Infantrymen joke around during downtime at Forward Operating Base Tagab in Kapisa Province. During the drawdown in Afghanistan, soldiers on their first deployment or those who had not yet received combat awards desperately angled for any opportunity to patrol outside the wire. Life on a small base is boring and monotonous for men eager to fight, particularly when the fighting is occurring within earshot. In Kapisa Province, American soldiers are confined to Forward Operating Base Tagab while Afghan troops engage in pitched battles less than a mile away. Instead, they find themselves confined within tiny bases for a year, where many of them obsessively lift weights and some use steroids.


As the military fields more and more heavily armored trucks in Afghanistan, the Taliban plants bigger and bigger bombs.  It is not a technological arms race—Taliban bombs have remained crude for the duration of the war, their components made in local barns, rather than in industrial weapons factories. Where the Taliban show increasing sophistication is in their use of propaganda.

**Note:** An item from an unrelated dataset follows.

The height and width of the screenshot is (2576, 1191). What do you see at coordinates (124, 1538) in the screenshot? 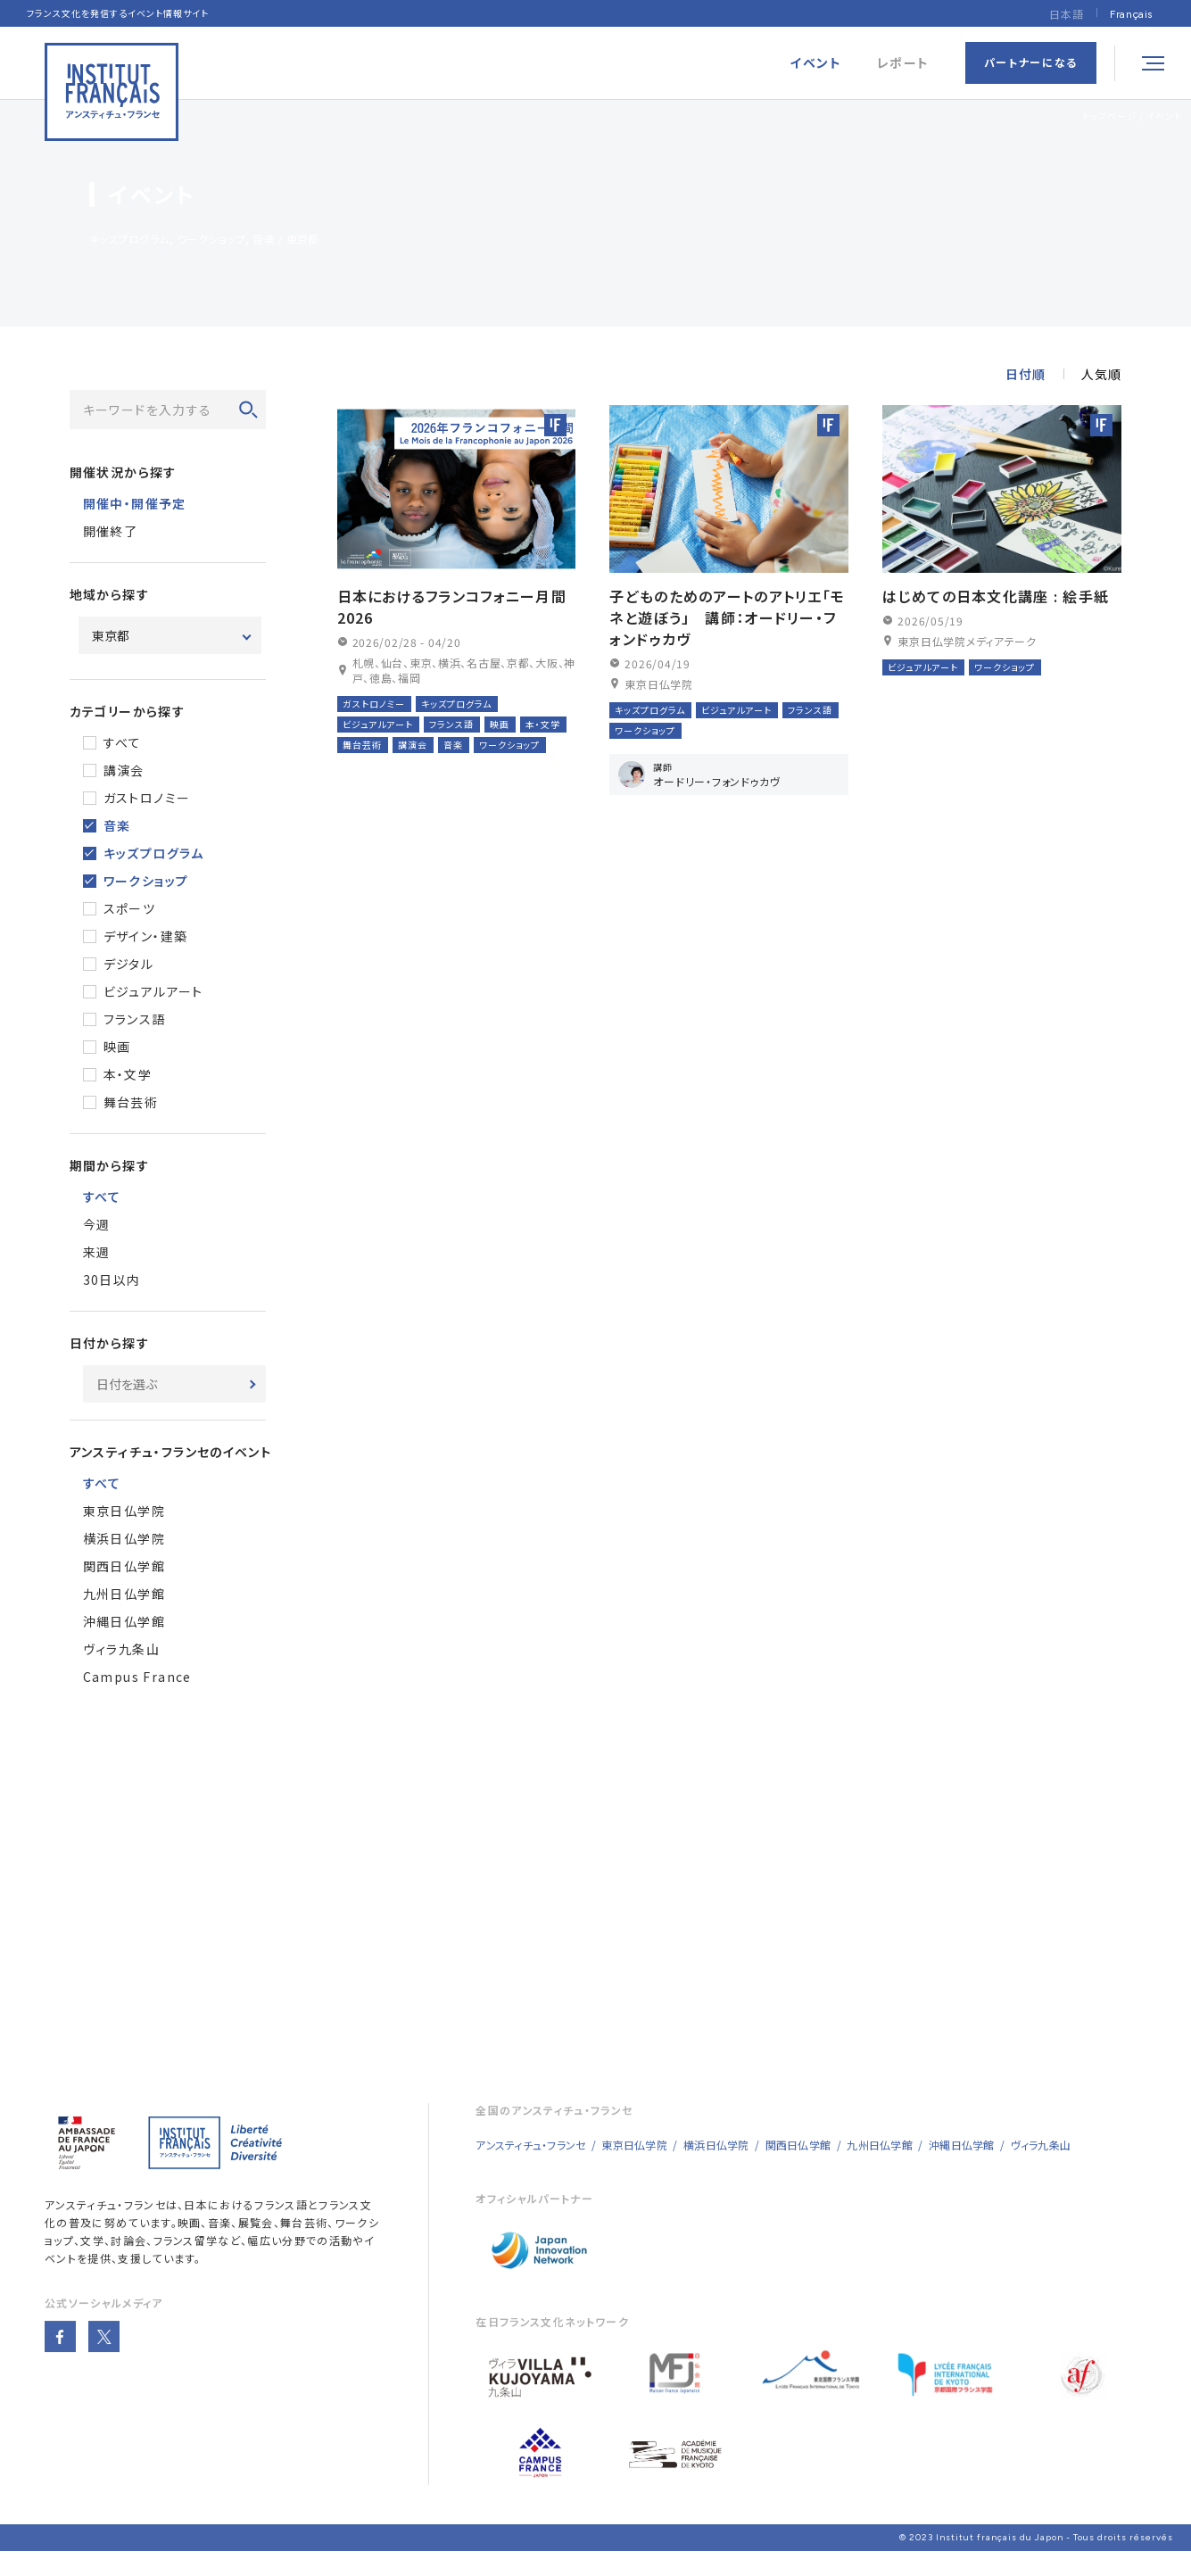 I see `横浜日仏学院` at bounding box center [124, 1538].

To prevent the Taliban from photographing destroyed American trucks for their recruitment videos, soldiers cover the wreckage with heavy black tarps before towing them back to base.

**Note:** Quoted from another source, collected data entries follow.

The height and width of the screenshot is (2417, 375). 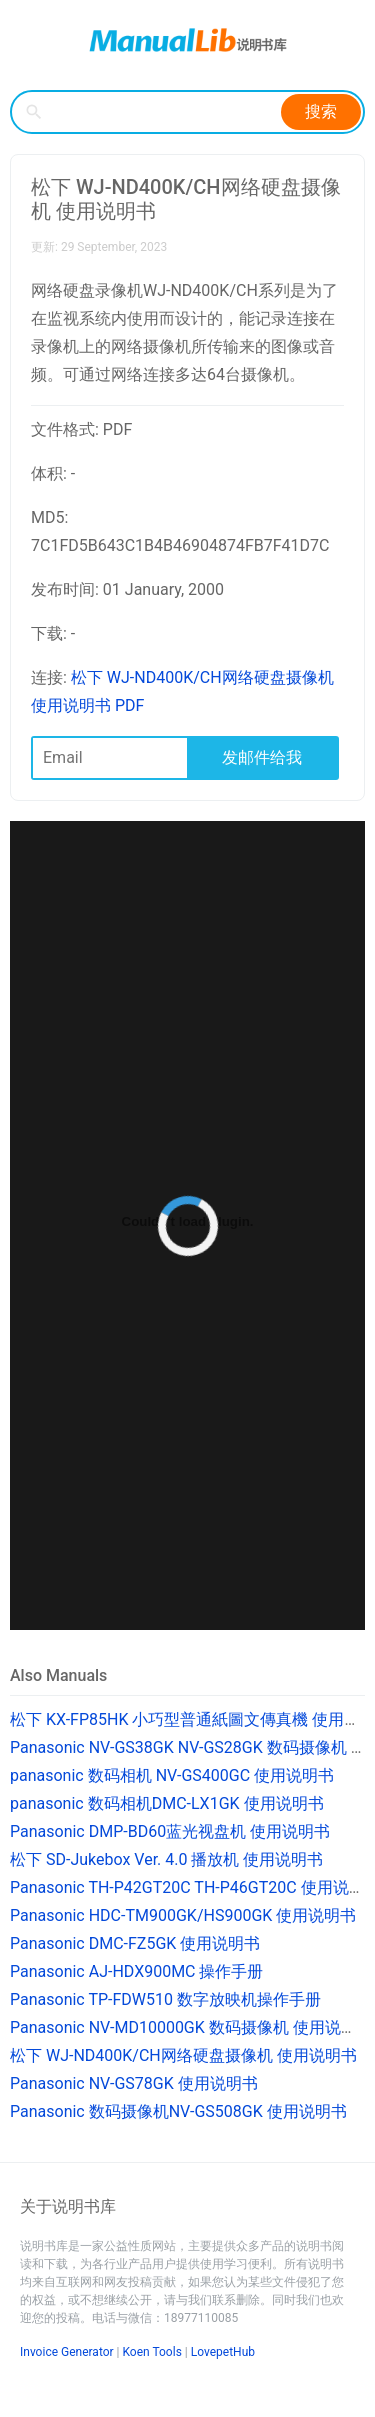 What do you see at coordinates (262, 757) in the screenshot?
I see `发邮件给我` at bounding box center [262, 757]. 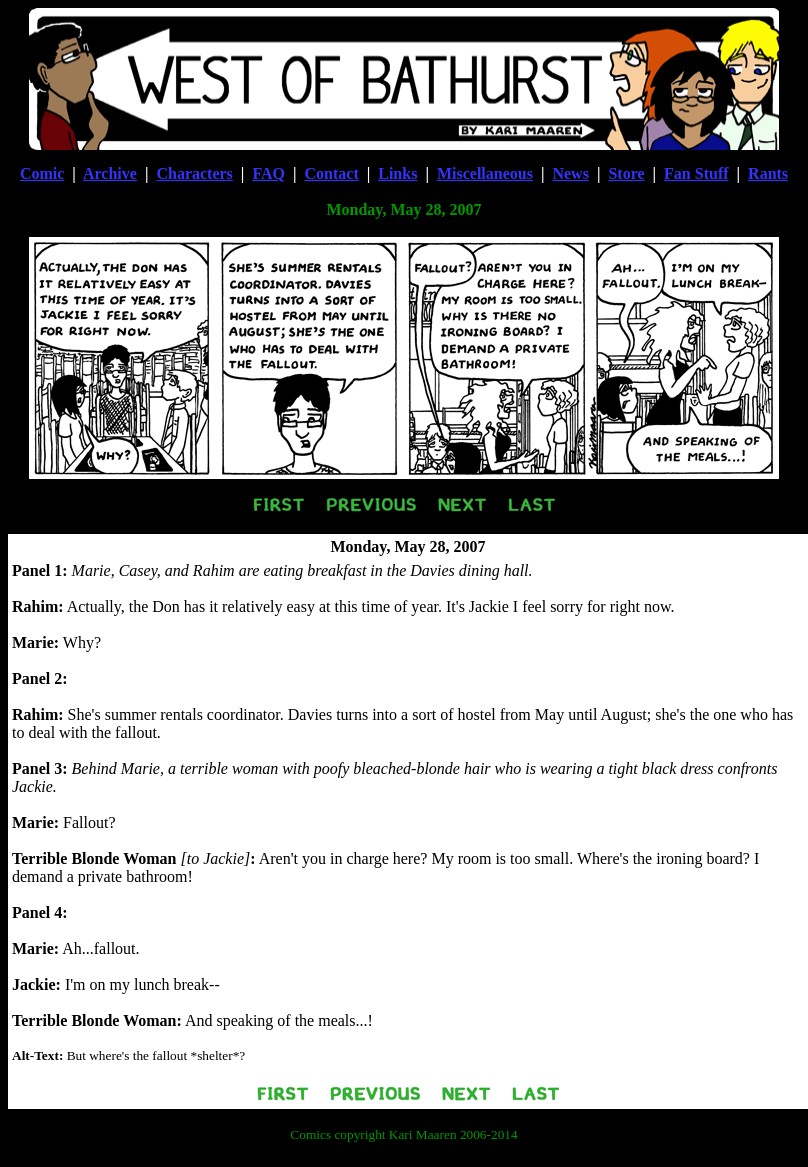 This screenshot has height=1167, width=808. Describe the element at coordinates (268, 173) in the screenshot. I see `FAQ` at that location.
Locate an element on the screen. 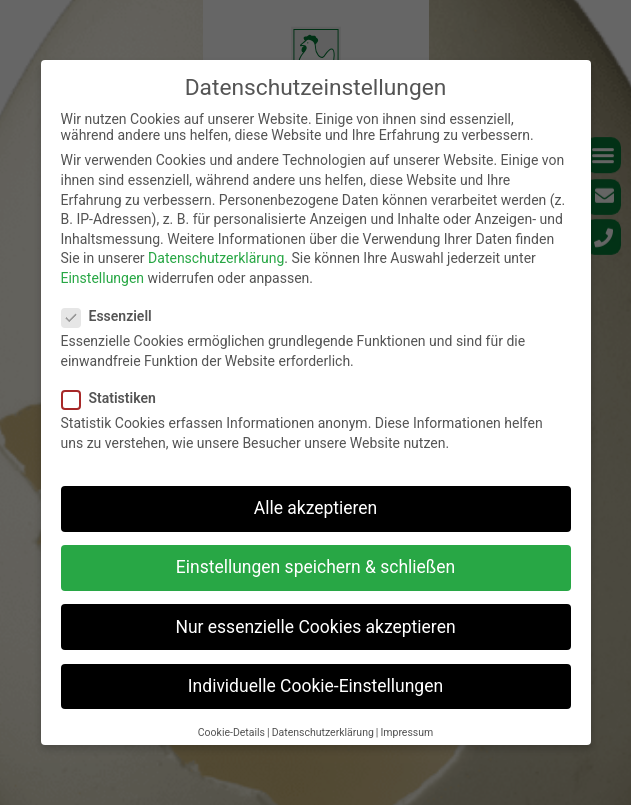 This screenshot has width=631, height=805. Einstellungen is located at coordinates (103, 278).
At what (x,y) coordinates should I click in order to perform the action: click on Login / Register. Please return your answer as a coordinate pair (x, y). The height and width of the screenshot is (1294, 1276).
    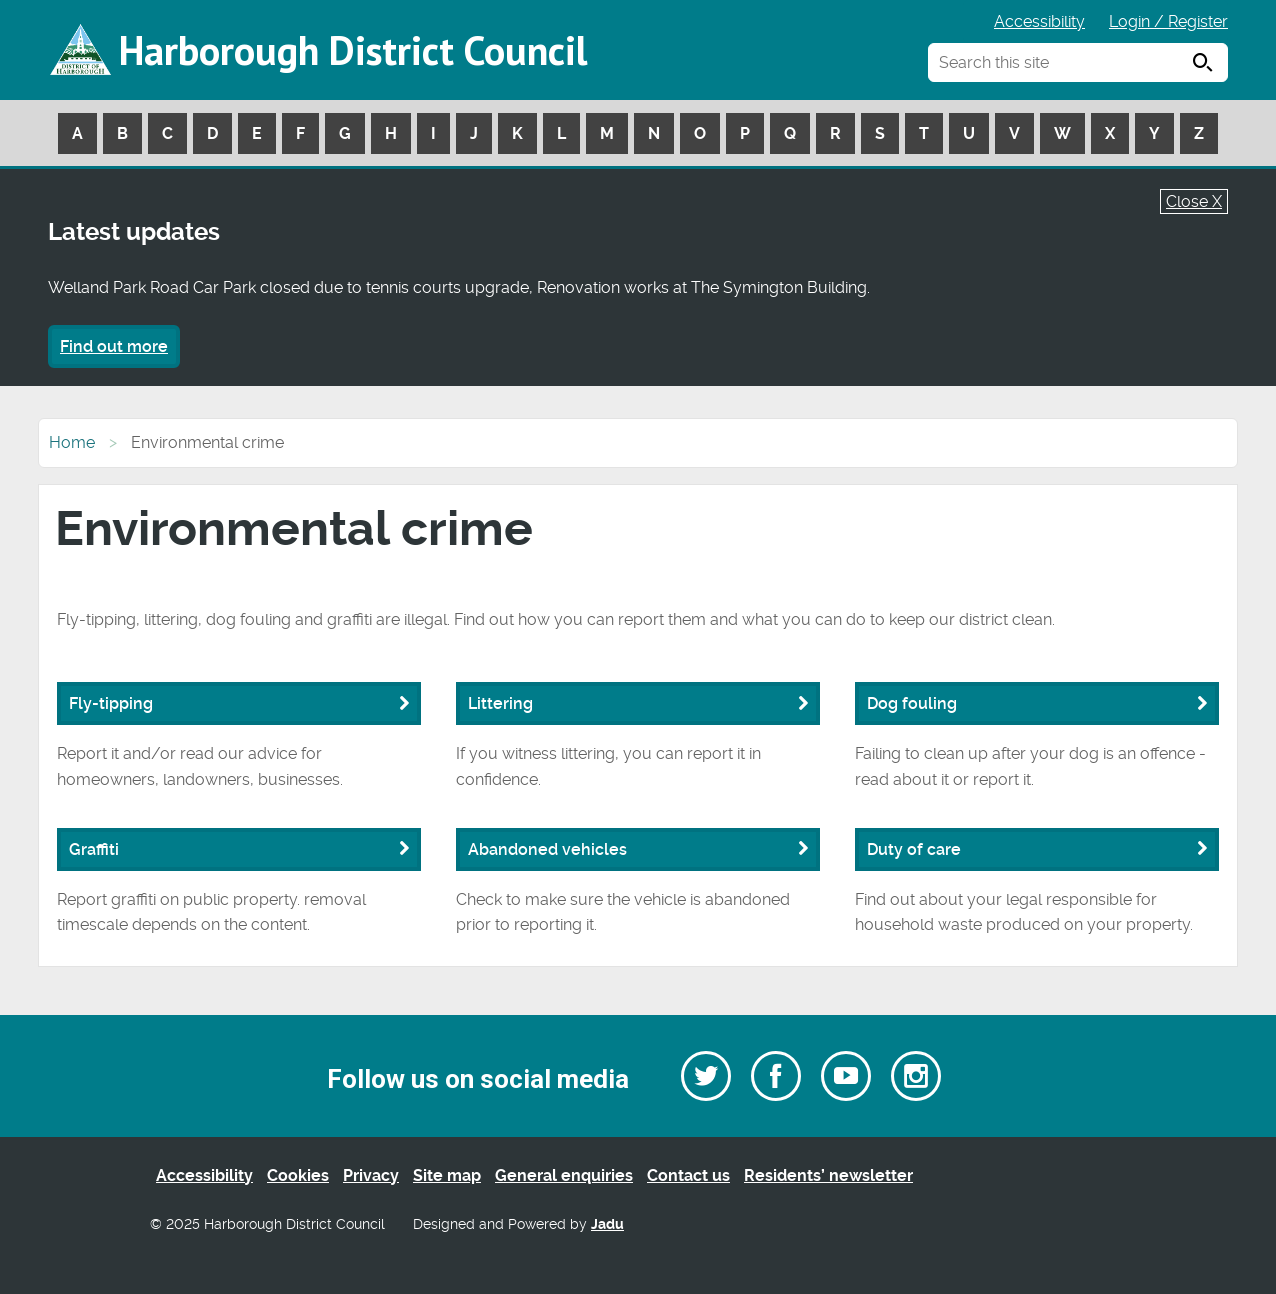     Looking at the image, I should click on (1168, 21).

The 12-foot thick walls and massive battlements of Qala-i Jangi dominate the skyline of Mazar-i- Sharif. In 2001, hundreds of Taliban prisoners at the fortress broke into a weapons depot and staged an uprising against their guards in the first pitched battle of the American war in Afghanistan. After three days of fighting, and surrounded by Northern Alliance militiamen, special operations soldiers, and Western reporters, the few dozen remaining Taliban made their last stand in a small building in the central courtyard. John Walker Lindh, the “American Taliban,” was one of the few survivors of the final assault. He is scheduled to be released from prison in 2019.


At Forward Operating Base Pasab in Kandahar, soldiers from 10th Mountain Division’s “Spartan Brigade” have decorated their concrete blast walls and plywood office buildings with motivational slogans. The posters exhort their troops to return with their shield, or on it, a concept attributed to the historical Spartan military. Some of the posters reflect current counterinsurgency doctrine, or make reference to 300, a 2007 action film about the Spartans’ Battle of Thermopylae.

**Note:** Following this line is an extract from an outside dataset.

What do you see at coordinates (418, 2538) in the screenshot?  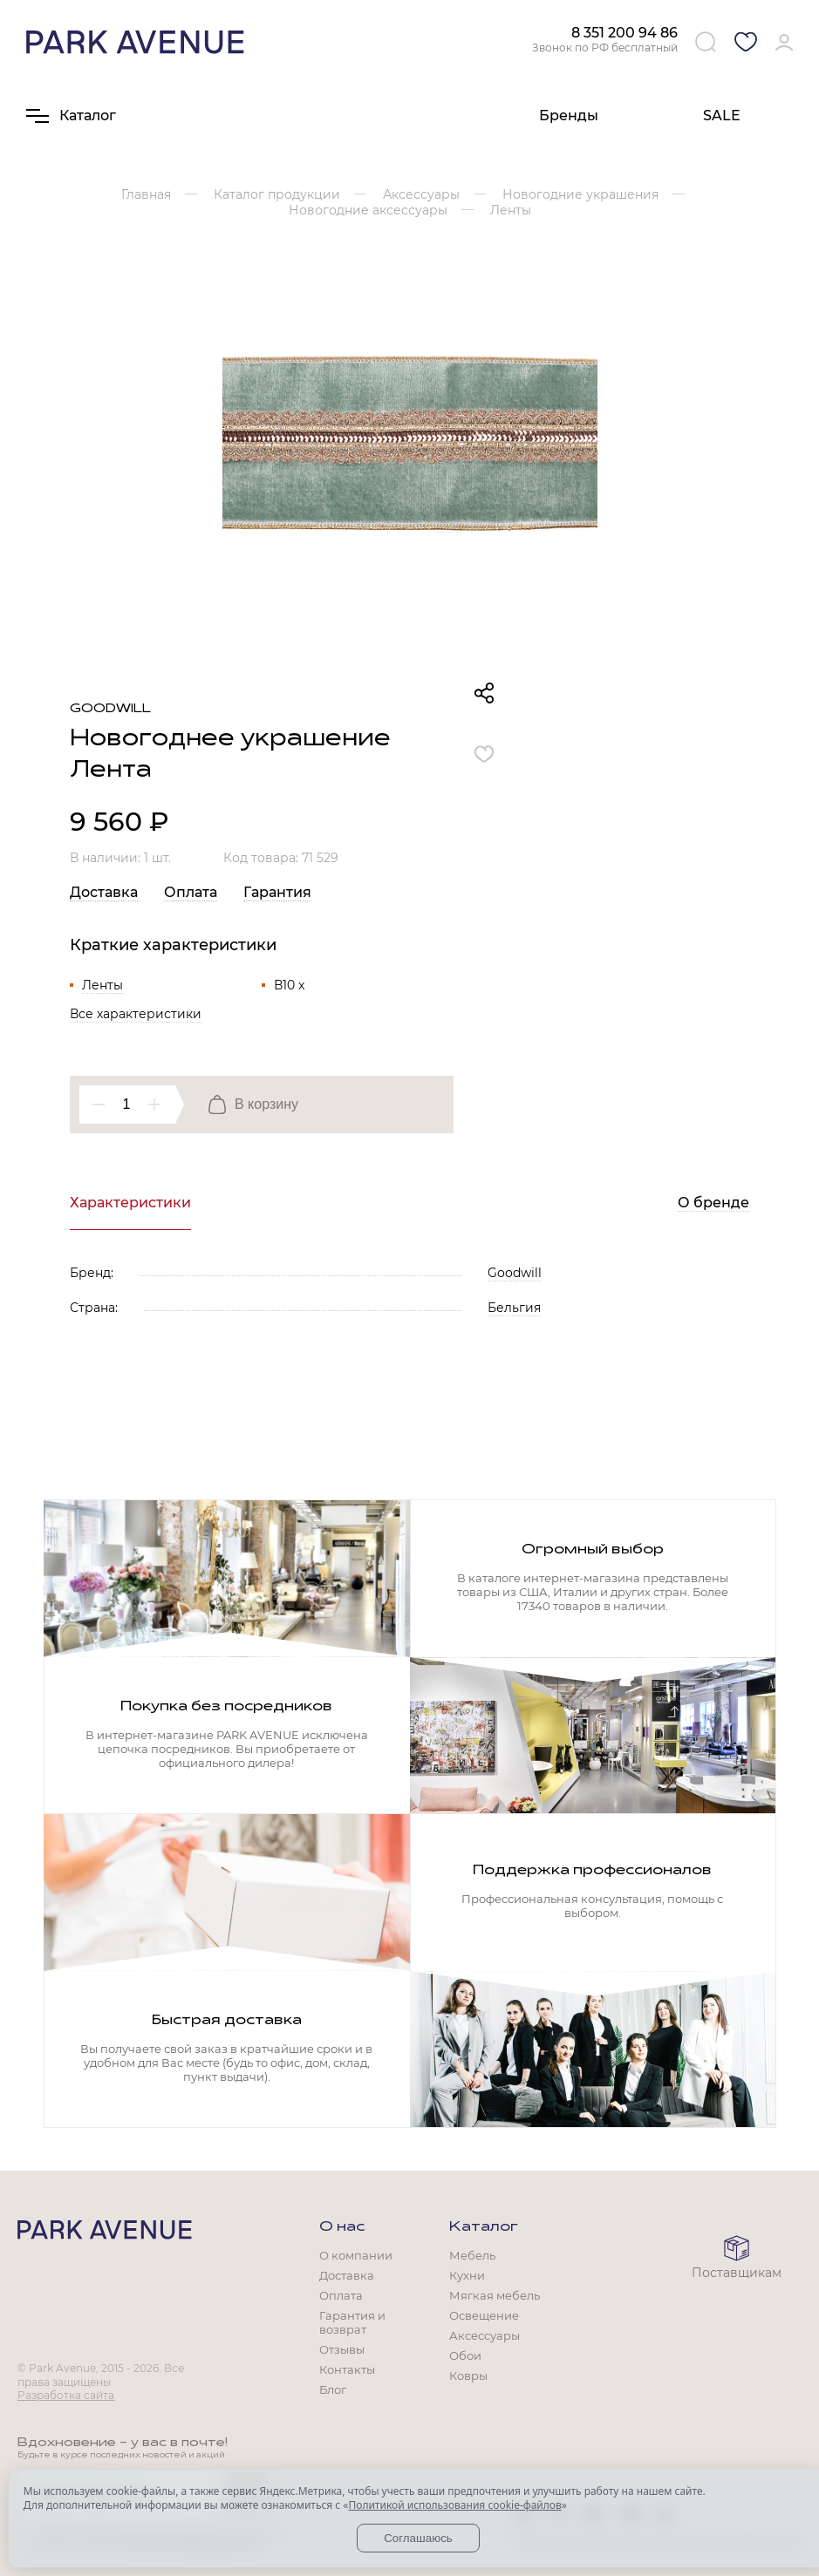 I see `Соглашаюсь` at bounding box center [418, 2538].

Kandahar Airfield’s distinguished visitors quarters is where reporters were housed during the drawdown. An Armed Forces Network broadcasts on a flat-screen television, showing a comically, one-sided view of American military operations around the world. Most independent journalists have left Afghanistan, and enlisted American Forces Network reporters and public affairs soldiers produce the bulk of the reporting on the ground in Kandahar. Before I came to Afghanistan as a civilian, I did two tours in Iraq as an enlisted combat photographer. My job was to photograph military operations in some of the country’s most violent areas. While I was never prevented from photographing the relentless carnage of those years, I could only release to the public a sanitized, scripted version of events that had been approved by a colonel.